While much of the crypto market wrestles with uncertainty, two corporate giants are doing the unthinkable: buying more.

As Bitcoin drifts near $65,500 and Ethereum trades around $1,976, corporate heavyweights Strategy and BitMine Immersion Technologies are accelerating their accumulation of BTC and ETH — even as combined unrealized losses now exceed $16 billion.

For critics, it’s reckless.
For believers, it’s conviction at scale.

🟠 Strategy Pushes Past 720,000 BTC

The world’s largest corporate Bitcoin holder, Strategy, isn’t slowing down.

In its latest update, the company disclosed it purchased 3,015 BTC at an average price of approximately $67,700, deploying around $204.1 million.

That brings its total holdings to a staggering 720,737 BTC.

The buying spree marks the firm’s 10th consecutive weekly acquisition, a streak that began in late 2025. The purchases have largely been funded through sales of Class A common stock — effectively leveraging equity markets to expand its Bitcoin treasury.

Executive Chairman Michael Saylor has remained unwavering in his thesis: Bitcoin is not a trade — it’s a long-term balance sheet strategy.

But the numbers reveal the strain.

Strategy’s average acquisition price sits at $75,985 per BTC.
With Bitcoin currently around $65,500, its holdings are valued near $47 billion, compared to a cost basis of $54.77 billion.

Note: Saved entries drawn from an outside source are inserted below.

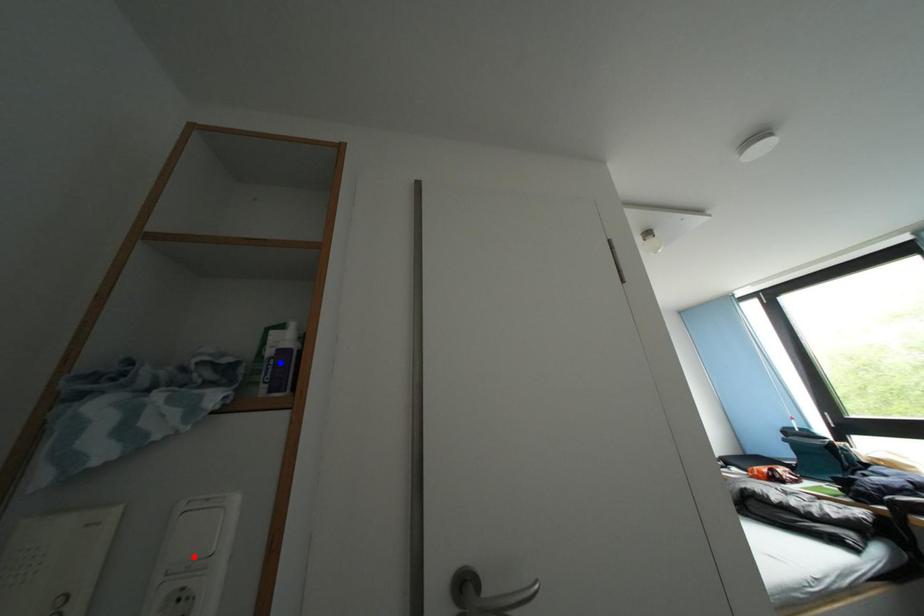 Question: In the image, two points are highlighted. Which point is nearer to the camera? Reply with the corresponding letter.

Choices:
 (A) blue point
 (B) red point

Answer: (B) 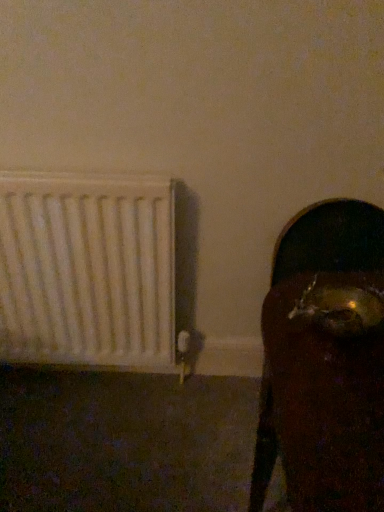 Question: Considering their positions, is white matte radiator at left located in front of or behind gold metallic skull at right?

Choices:
 (A) behind
 (B) front

Answer: (A)

Question: In the image, is white matte radiator at left on the left side or the right side of gold metallic skull at right?

Choices:
 (A) right
 (B) left

Answer: (B)

Question: Considering the positions of white matte radiator at left and gold metallic skull at right in the image, is white matte radiator at left wider or thinner than gold metallic skull at right?

Choices:
 (A) thin
 (B) wide

Answer: (A)

Question: Is gold metallic skull at right inside the boundaries of white matte radiator at left, or outside?

Choices:
 (A) inside
 (B) outside

Answer: (B)

Question: Would you say gold metallic skull at right is to the left or to the right of white matte radiator at left in the picture?

Choices:
 (A) right
 (B) left

Answer: (A)

Question: Considering the positions of gold metallic skull at right and white matte radiator at left in the image, is gold metallic skull at right wider or thinner than white matte radiator at left?

Choices:
 (A) thin
 (B) wide

Answer: (B)

Question: Considering the positions of gold metallic skull at right and white matte radiator at left in the image, is gold metallic skull at right bigger or smaller than white matte radiator at left?

Choices:
 (A) big
 (B) small

Answer: (A) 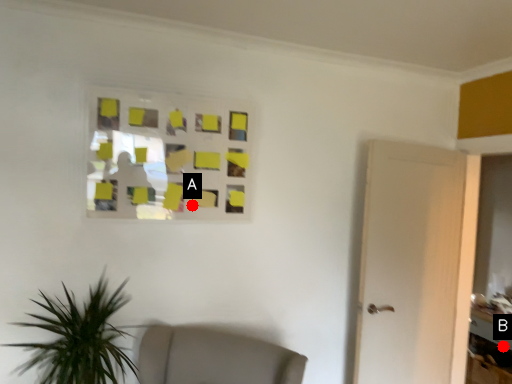 Question: Two points are circled on the image, labeled by A and B beside each circle. Which point is farther to the camera?

Choices:
 (A) A is further
 (B) B is further

Answer: (B) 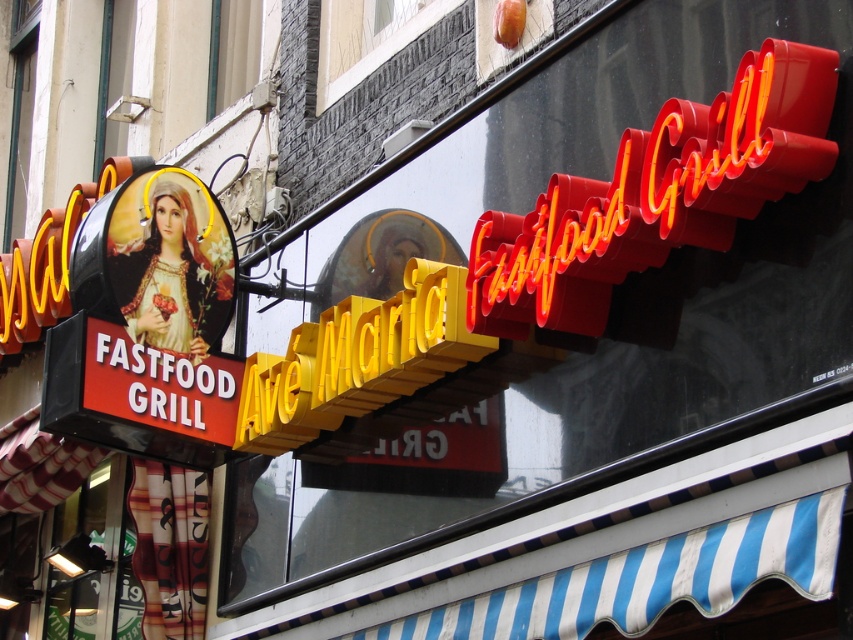 Question: Does neon red sign at upper right appear over yellow metallic sign at center?

Choices:
 (A) yes
 (B) no

Answer: (A)

Question: Does neon red sign at upper right appear on the right side of yellow metallic sign at center?

Choices:
 (A) no
 (B) yes

Answer: (B)

Question: Which point is farther to the camera?

Choices:
 (A) (669, 120)
 (B) (430, 369)

Answer: (B)

Question: Is neon red sign at upper right to the left of yellow metallic sign at center from the viewer's perspective?

Choices:
 (A) yes
 (B) no

Answer: (B)

Question: Which object is farther from the camera taking this photo?

Choices:
 (A) yellow metallic sign at center
 (B) neon red sign at upper right

Answer: (A) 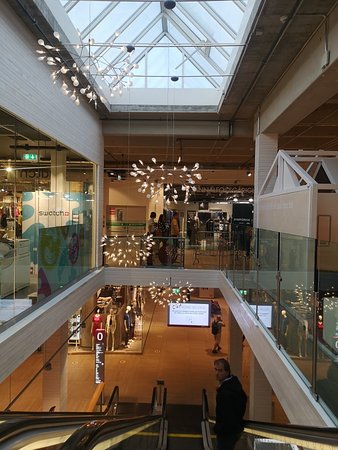 At what (x,y) coordinates should I click in order to perform the action: click on mannequin. Please return your answer as a coordinate pair (x, y). The height and width of the screenshot is (450, 338). Looking at the image, I should click on 112,334. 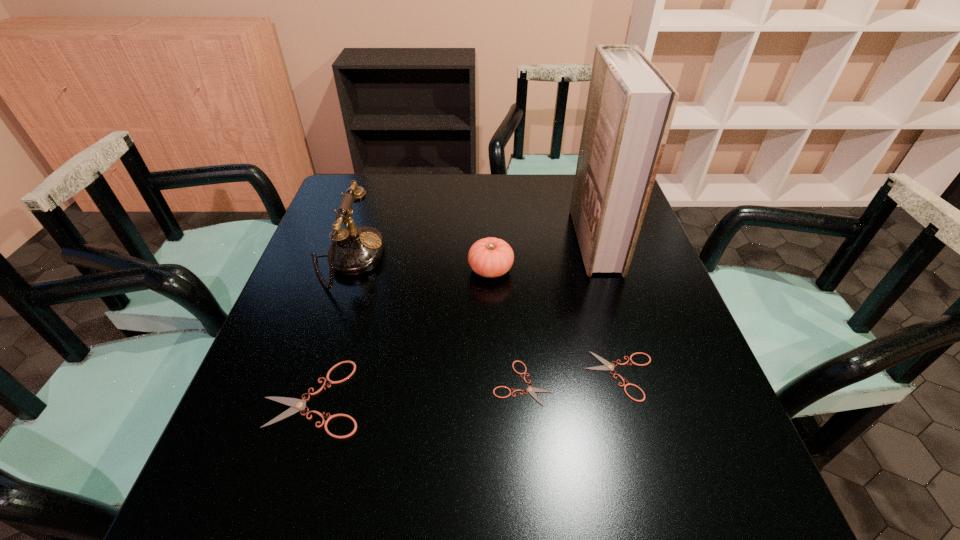 The height and width of the screenshot is (540, 960). In the image, there is a desktop. What are the coordinates of `vacant space at the near right corner` in the screenshot? It's located at (736, 444).

This screenshot has width=960, height=540. What are the coordinates of `free space that is in between the third shortest object and the second tallest object` in the screenshot? It's located at (331, 328).

What are the coordinates of `free point between the tomato and the second shears from left to right` in the screenshot? It's located at (506, 326).

You are a GUI agent. You are given a task and a screenshot of the screen. Output one action in this format:
    pyautogui.click(x=<x>, y=<y>)
    Task: Click on the empty space that is in between the telephone and the tomato
    The height and width of the screenshot is (540, 960).
    Given the screenshot: What is the action you would take?
    pyautogui.click(x=419, y=265)

Where is `empty space that is in between the rightmost shears and the tallest object`? The image size is (960, 540). empty space that is in between the rightmost shears and the tallest object is located at coordinates (608, 308).

What are the coordinates of `blank region between the third shortest object and the tomato` in the screenshot? It's located at (402, 334).

Locate an element on the screen. free space between the shortest shears and the tallest shears is located at coordinates 419,390.

At what (x,y) coordinates should I click in order to perform the action: click on empty space that is in between the fifth tallest object and the telephone. Please return your answer as a coordinate pair (x, y). The width and height of the screenshot is (960, 540). Looking at the image, I should click on (484, 318).

Identify the location of vacant space that's between the second tallest object and the rightmost shears. (484, 318).

You are a GUI agent. You are given a task and a screenshot of the screen. Output one action in this format:
    pyautogui.click(x=<x>, y=<y>)
    Task: Click on the object that is the fifth closest to the second shortest object
    This screenshot has height=540, width=960.
    Given the screenshot: What is the action you would take?
    pyautogui.click(x=356, y=250) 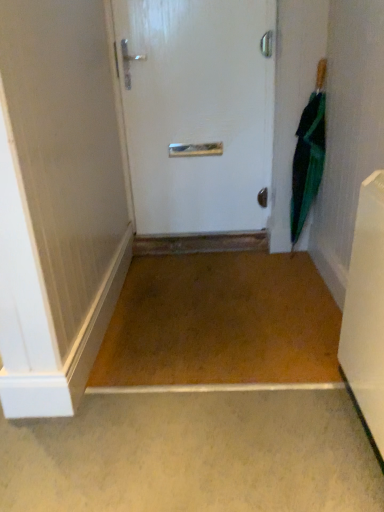 Question: Can you confirm if white plastic radiator at lower right is wider than green matte umbrella at right?

Choices:
 (A) no
 (B) yes

Answer: (B)

Question: Is white plastic radiator at lower right not close to green matte umbrella at right?

Choices:
 (A) yes
 (B) no

Answer: (A)

Question: From a real-world perspective, is white plastic radiator at lower right located beneath green matte umbrella at right?

Choices:
 (A) no
 (B) yes

Answer: (B)

Question: Can you confirm if white plastic radiator at lower right is positioned to the right of green matte umbrella at right?

Choices:
 (A) no
 (B) yes

Answer: (A)

Question: Does white plastic radiator at lower right have a lesser width compared to green matte umbrella at right?

Choices:
 (A) no
 (B) yes

Answer: (A)

Question: From their relative heights in the image, would you say green matte umbrella at right is taller or shorter than white plastic radiator at lower right?

Choices:
 (A) short
 (B) tall

Answer: (B)

Question: From the image's perspective, is green matte umbrella at right above or below white plastic radiator at lower right?

Choices:
 (A) below
 (B) above

Answer: (B)

Question: In the image, is green matte umbrella at right on the left side or the right side of white plastic radiator at lower right?

Choices:
 (A) right
 (B) left

Answer: (A)

Question: Is green matte umbrella at right in front of or behind white plastic radiator at lower right in the image?

Choices:
 (A) front
 (B) behind

Answer: (B)

Question: From the image's perspective, relative to white glossy door at center, is green matte umbrella at right above or below?

Choices:
 (A) above
 (B) below

Answer: (B)

Question: In terms of height, does green matte umbrella at right look taller or shorter compared to white glossy door at center?

Choices:
 (A) short
 (B) tall

Answer: (A)

Question: Is green matte umbrella at right inside or outside of white glossy door at center?

Choices:
 (A) inside
 (B) outside

Answer: (B)

Question: Based on their sizes in the image, would you say green matte umbrella at right is bigger or smaller than white glossy door at center?

Choices:
 (A) small
 (B) big

Answer: (A)

Question: From a real-world perspective, is white plastic radiator at lower right positioned above or below white glossy door at center?

Choices:
 (A) above
 (B) below

Answer: (B)

Question: From the image's perspective, is white plastic radiator at lower right above or below white glossy door at center?

Choices:
 (A) above
 (B) below

Answer: (B) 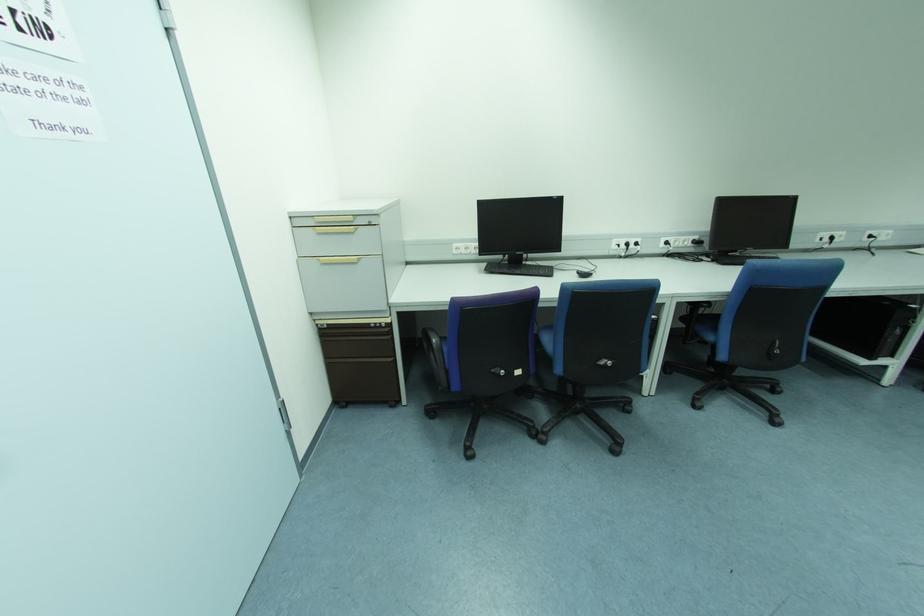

That implies over $7.7 billion in unrealized losses.

The impact has already surfaced in financials. The company reported a $17.4 billion operating loss in Q4 2025, largely driven by accounting treatment of digital asset mark-to-market losses.

Yet the buying continues.

🟣 BitMine Builds an Ethereum Empire

On the Ethereum front, BitMine Immersion Technologies is moving just as aggressively.

As of March 1, 2026, the firm added 50,928 ETH in a single week — a purchase valued between $98 million and $103 million.

Total holdings now stand at 4,473,580 ETH.

But here’s where the strategy diverges.

Of that total, 3,040,483 ETH is staked, positioning the company to generate an estimated $253 million in annual rewards once its MAVAN staking network reaches full optimization.

Chairman Tom Lee has called the recent pullback “attractive,” arguing that Ethereum’s fundamentals — from decentralized finance to staking yields — provide long-term resilience.

Still, the paper losses are enormous.

BitMine’s estimated average acquisition cost: $3,760 per ETH.
With ETH near $1,976, total holdings are worth roughly $8.8 billion, down from an estimated $16.8 billion cost basis.

That translates to approximately $8.4 billion in unrealized losses.

Combined with Strategy’s drawdown, the two companies now sit on more than $16 billion in paper losses.

📉 Buying the Dip — But Harder Than Ever

What’s notable isn’t just the scale — it’s the timing.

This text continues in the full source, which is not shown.